FUNA Lunch Talk:

Mike Freed, Tim Pennucci, and Diane Leigh

Northern Arizona University, Columbia University, UVa, and NRAO

Probably "Saturn's Satellites at True Opposition", "A 350 MHz Drift-Scan Survey for Pulsars with the GBT", and "Investigating the Physical and Chemical Environments of Hot Cores in the Interstellar Medium".

August 17

12:10PM, Note unusual location: Room 311 , NRAO, Edgemont Road


Freed: On 14 January 2005, in a rare cosmic alignment, the Earth passed directly between Saturn and the Sun. Viewed from Saturn's moons, this resulted in a transit of the Earth across the center of the solar disk. From the Earth, this event, which will not occur again until 2049, provided the opportunity to observe the saturnian satellites at "true" opposition. A world-wide space- and ground-based campaign using 9 telescopes at 7 observatories from Italy to the Western US and HST acquired ~40GB of imaging data in the visible and near-infrared. These data include the satellites' "opposition effect", the dramatic increase in their brightness that occurs as the solar phase angle (between the Earth-Sun-satellite) decreases toward zero. The amplitude and width of the opposition effect reveal surface particle properties (such as porosity, grain size, and grain size distribution) that contain important clues to the thermal and weathering history of the satellites. A subset of this remarkable data set was analyzed to extract the opposition effect of Saturn's satellites thereby revealing the physical properties of their surface microstructure.

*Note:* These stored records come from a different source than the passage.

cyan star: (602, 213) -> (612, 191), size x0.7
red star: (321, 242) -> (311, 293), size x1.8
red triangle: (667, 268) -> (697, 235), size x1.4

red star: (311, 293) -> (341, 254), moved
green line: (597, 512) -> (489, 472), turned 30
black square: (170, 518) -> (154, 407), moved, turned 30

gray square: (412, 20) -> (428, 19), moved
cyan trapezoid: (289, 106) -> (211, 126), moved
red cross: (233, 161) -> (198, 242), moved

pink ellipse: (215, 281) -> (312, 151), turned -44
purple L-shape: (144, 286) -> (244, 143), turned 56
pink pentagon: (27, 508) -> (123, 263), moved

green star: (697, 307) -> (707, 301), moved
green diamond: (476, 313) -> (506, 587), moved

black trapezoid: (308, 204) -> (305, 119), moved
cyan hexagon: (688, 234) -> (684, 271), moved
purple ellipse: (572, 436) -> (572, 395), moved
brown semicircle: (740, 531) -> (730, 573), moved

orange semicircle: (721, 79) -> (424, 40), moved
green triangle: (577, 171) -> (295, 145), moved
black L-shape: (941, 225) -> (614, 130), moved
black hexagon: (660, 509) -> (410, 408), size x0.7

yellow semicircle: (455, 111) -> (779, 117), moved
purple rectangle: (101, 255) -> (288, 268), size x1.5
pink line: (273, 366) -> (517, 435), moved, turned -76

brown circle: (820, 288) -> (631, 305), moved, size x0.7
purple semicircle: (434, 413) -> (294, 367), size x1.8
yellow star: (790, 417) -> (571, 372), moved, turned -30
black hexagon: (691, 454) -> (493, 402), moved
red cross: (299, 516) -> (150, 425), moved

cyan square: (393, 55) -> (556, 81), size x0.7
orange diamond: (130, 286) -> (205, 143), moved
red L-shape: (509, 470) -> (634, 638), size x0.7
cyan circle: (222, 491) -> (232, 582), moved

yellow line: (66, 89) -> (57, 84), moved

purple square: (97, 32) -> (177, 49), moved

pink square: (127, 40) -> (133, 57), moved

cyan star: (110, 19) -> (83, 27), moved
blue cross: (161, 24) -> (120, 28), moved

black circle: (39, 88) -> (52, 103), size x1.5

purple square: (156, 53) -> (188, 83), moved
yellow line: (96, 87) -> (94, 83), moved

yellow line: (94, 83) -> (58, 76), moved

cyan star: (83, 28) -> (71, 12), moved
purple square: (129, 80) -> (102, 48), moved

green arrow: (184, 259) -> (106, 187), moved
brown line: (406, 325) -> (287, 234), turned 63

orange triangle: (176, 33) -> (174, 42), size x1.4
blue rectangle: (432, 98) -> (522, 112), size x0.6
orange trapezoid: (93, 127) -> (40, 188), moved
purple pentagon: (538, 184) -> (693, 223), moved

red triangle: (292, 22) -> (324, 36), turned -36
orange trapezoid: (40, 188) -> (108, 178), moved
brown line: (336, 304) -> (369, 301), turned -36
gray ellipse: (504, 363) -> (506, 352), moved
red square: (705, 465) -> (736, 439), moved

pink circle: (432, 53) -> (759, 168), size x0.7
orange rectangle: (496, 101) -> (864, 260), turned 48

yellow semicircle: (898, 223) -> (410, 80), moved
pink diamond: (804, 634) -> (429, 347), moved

Pennucci: Due to necessary track repairs, the Green Bank Telescope has been approximately fixed in azimuthal angle since late April allowing for a blind pulsar drift scan survey. The survey is centered around 350 MHz and covers 50 MHz in bandwidth utilizing the pulsar-specific SPIGOT back end. Prior simulations predicted that the survey should detect about 5 normal pulsars per observing day and a millisecond pulsar every 2-3 observing days, the latter type being the primary interest of the survey. However, recently uncovered complications with the receiver may have decreased the anticipated detection rate by a factor of two in the already processed data. Millisecond pulsars are of particular interest because of their numerous applications in studying the interstellar medium, gravitational waves, general relativity, nuclear physics and so forth. The pulsar searching package PRESTO is used to comb the data using both periodicity and single pulse searches. No new pulsars are confirmed thus far, however a significant discrepancy with a published dispersion measure of the known three second pulsar J1503+2111 was found as well as a possibly worrisome bias in candidate selection. Though the recent efforts scouring the processed data have yielded only possible candidates, it is (sort of) comforting to know that only about 12.5 hours of the data out of ~60 observing days have been processed and looked at.

Leigh: As the number of detections of large interstellar and circumstellar molecules continues to grow, it is quite obvious that observations are clearly outpacing the predictions of the chemical models. Also, most of the 147 interstellar molecules have been identified from their rotational emission spectra in hot core regions, where the gas and dust around a newly formed star have been heated sufficiently to release grain surface species and drive a complex network of grain surface and gas phase chemistry. Over the last several years, the primary instrument used in detecting these large molecular species has been the NRAO Green Bank Telescope. Yet despite ongoing additions to the list of detected hot core molecules, very little is understood about the formation mechanisms for those species already detected. Recent chemical modelling work has made it apparent that the physical parameters of a hot core will greatly influence the resultant chemical evolution. This is not a surprising result, and the two hot core regions that have been examined in enough detail to provide sufficient physical constraints for these models are Orion and Sagittarius B2(N). Archival GBT, VLA and BIMA array data of hot cores including Orion and Sagittarius B2(N), were examined to further investigate the physical and chemical environments of these very interesting regions, and extending the list of molecules and transitions for which we have observational constraints for both the physical environment and the complex chemistry, allowing us to investigate the correlations between the physical and chemical evolution of a hot core.